Шпионить, доносить, выдавать, подводить под топор, хе-хе! А в награду за
поклеп ты займешь место оклеветанного или приберешь к рукам его дело: теперь
все так. Поэтому даже почтенные горожане стали негодяями. При иных порядках они
будут вести себя в высшей степени достойно, можете не сомневаться, они всегда
подчиняются обстоятельствам. Сейчас они бессовестные негодяи. И все это не от
них самих, причина не в них. В чем же, спрашивается?
Этот юродивый сброд с закатившимися глазами больше всего ненавидит разум.
Какой-нибудь недоучившийся студент, но который держит нос по ветру, врывается в
аудиторию профессора, избивает его, запрятывает в тюрьму и садится на его
место. Молодой врач обвиняет старого, который ему мешает: оказывается, тот не
поздоровался с прачкой. Так же действует и мелкий чиновник: чем раньше он был
покорнее, тем больше наглеет перед верховными судьями королевского парламента.

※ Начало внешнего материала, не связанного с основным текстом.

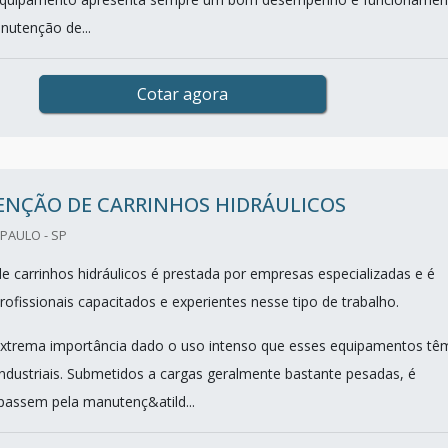
utenção de...
Cotar agora
NÇÃO DE CARRINHOS HIDRÁULICOS
PAULO - SP
 carrinhos hidráulicos é prestada por empresas especializadas e é
ofissionais capacitados e experientes nesse tipo de trabalho.
extrema importância dado o uso intenso que esses equipamentos tê
ndustriais. Submetidos a cargas geralmente bastante pesadas, é
passem pela manutenç&atild...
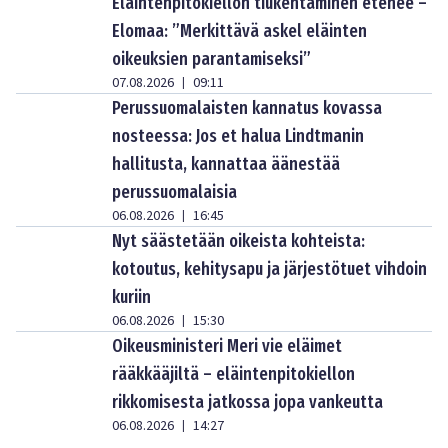
Eläintenpitokiellon tiukentaminen etenee –
Elomaa: ”Merkittävä askel eläinten
oikeuksien parantamiseksi”
07.08.2026
09:11
|
Perussuomalaisten kannatus kovassa
nosteessa: Jos et halua Lindtmanin
hallitusta, kannattaa äänestää
perussuomalaisia
06.08.2026
16:45
|
Nyt säästetään oikeista kohteista:
kotoutus, kehitysapu ja järjestötuet vihdoin
kuriin
06.08.2026
15:30
|
Oikeusministeri Meri vie eläimet
rääkkääjiltä – eläintenpitokiellon
rikkomisesta jatkossa jopa vankeutta
06.08.2026
14:27
|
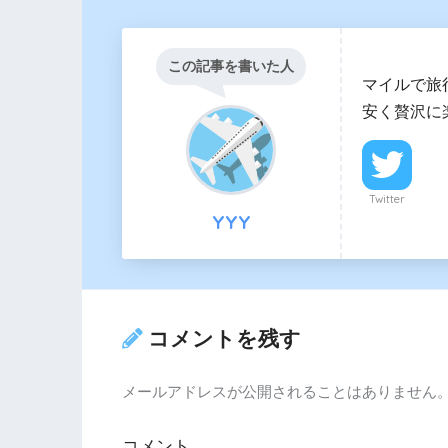
この記事を書いた人
マイルで旅
安く贅沢に
Twitter
YYY
コメントを残す
メールアドレスが公開されることはありません
コメント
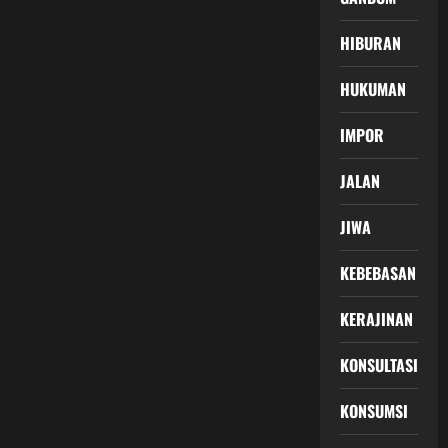
HIBURAN
HUKUMAN
IMPOR
JALAN
JIWA
KEBEBASAN
KERAJINAN
KONSULTASI
KONSUMSI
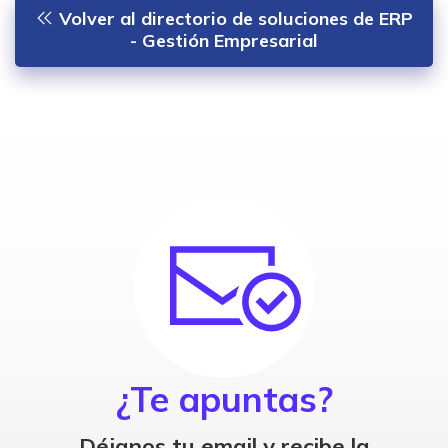
Volver al directorio de soluciones de ERP
- Gestión Empresarial
¿Te apuntas?
Déjanos tu email y recibe la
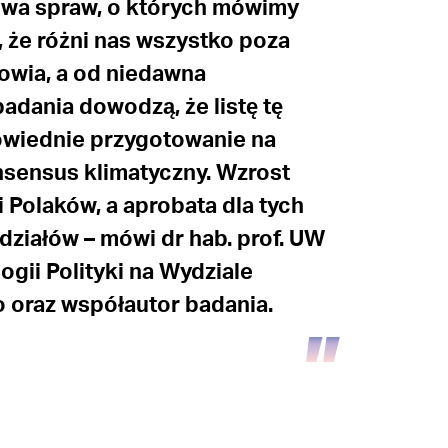
wa spraw, o których mówimy
 że różni nas wszystko poza
owia, a od niedawna
adania dowodzą, że listę tę
owiednie przygotowanie na
onsensus klimatyczny. Wzrost
 Polaków, a aprobata dla tych
działów – mówi dr hab. prof. UW
gii Polityki na Wydziale
 oraz współautor badania.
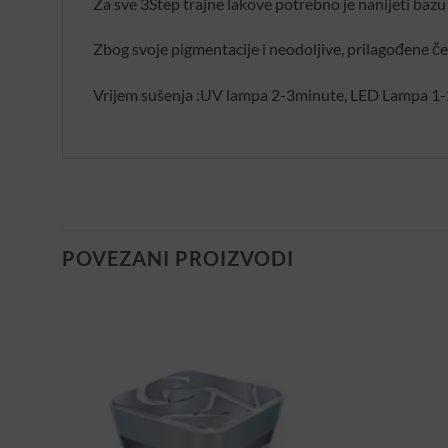
Za sve 3Step trajne lakove potrebno je nanijeti bazu 
Zbog svoje pigmentacije i neodoljive, prilagođene čet
Vrijem sušenja :UV lampa 2-3minute, LED Lampa 1-2
POVEZANI PROIZVODI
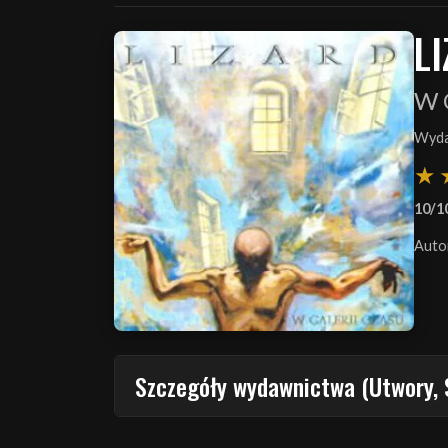
L
W G
Wyda
10/1
Auto
Szczegóły wydawnictwa (Utwory, 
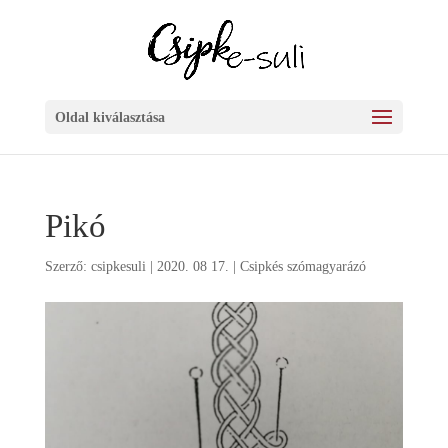
Oldal kiválasztása
Pikó
Szerző:
csipkesuli
|
2020. 08 17.
|
Csipkés szómagyarázó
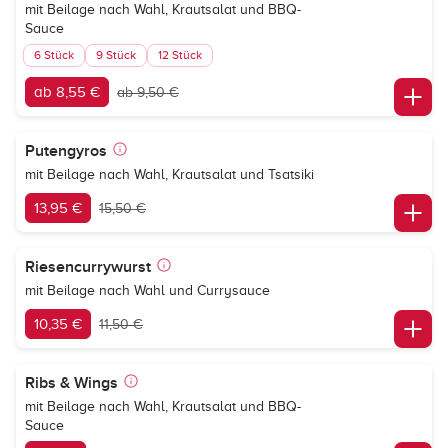
mit Beilage nach Wahl, Krautsalat und BBQ-
Sauce
6 Stück
9 Stück
12 Stück
ab 8,55 €
ab 9,50 €
Putengyros
mit Beilage nach Wahl, Krautsalat und Tsatsiki
13,95 €
15,50 €
Riesencurrywurst
mit Beilage nach Wahl und Currysauce
10,35 €
11,50 €
Ribs & Wings
mit Beilage nach Wahl, Krautsalat und BBQ-
Sauce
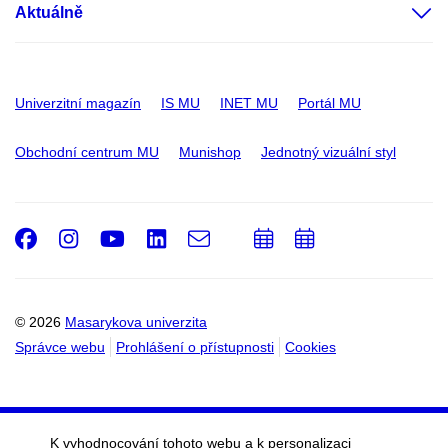
Aktuálně
Univerzitní magazín
IS MU
INET MU
Portál MU
Obchodní centrum MU
Munishop
Jednotný vizuální styl
Facebook
Instagram
Youtube
LinkedIn
e-
Přidat
Přidat
Email
mail
do
do
kalendáře
kalendáře
© 2026
Masarykova univerzita
Správce webu
Prohlášení o přístupnosti
Cookies
K vyhodnocování tohoto webu a k personalizaci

Пусть подчинятся ему и провозгласят новое право — от имени единой нации,
единство же она обретет лишь после отмены мышления. Так бывало и раньше.
Поэтому же их жены пляшут на улицах в одной сорочке.
Председателя суда в Тулузе чернь убила. Сначала баррикады, потом убитого
судью тащат на виселицу, где уже болтается чучело короля. Верховный судья
противился низложению короля, поэтому они повесили и его за компанию. Последний
Валуа был человек слабый и несчастный, его не раз толкали на преступления. И
все же перед концом его жизни ему выпала на долю высокая честь — стать
ненавистным не из-за всего содеянного им зла, а только из-за вражды одичавших
масс к разуму и человеческому достоинству, и даже сделаться символом этих
качеств, как ни мало был он для этого пригоден.
Он бродил, словно призрак, в своей лиловой одежде — цвет траура, который
носил по брату и матери. Но, казалось, он носит его по Гизу, которого сам убил.
Гиз был ему не по плечу. И это деяние, единственное в его жизни, отняло у него
все силы. Будь то не последний Валуа, а кто-нибудь другой, оно, бесспорно,
толкнуло бы его вперед. Но он думает только о том, что теперь надо пустить в
ход крайние меры, надо всех ужаснуть, иначе убитый настигнет его. Какое уж тут
мужество, какие трезвые размышления — ведь у меня нет выбора. Мне нужны
солдаты, и пока враги еще ошеломлены ударом, их всех нужно уничтожить. Сюда,
Наварра!
Валуа в своем лиловом кафтане, бледный и молчаливый, никого не вспоминал
столь часто. Как призрак, бродил он по комнатам замка в Блуа, одинокий и всеми
покинутый: ведь он самой церковью лишен престола, и присяга уже не связывает
его подданных. Депутаты Генеральных штатов разъехались по городам королевства.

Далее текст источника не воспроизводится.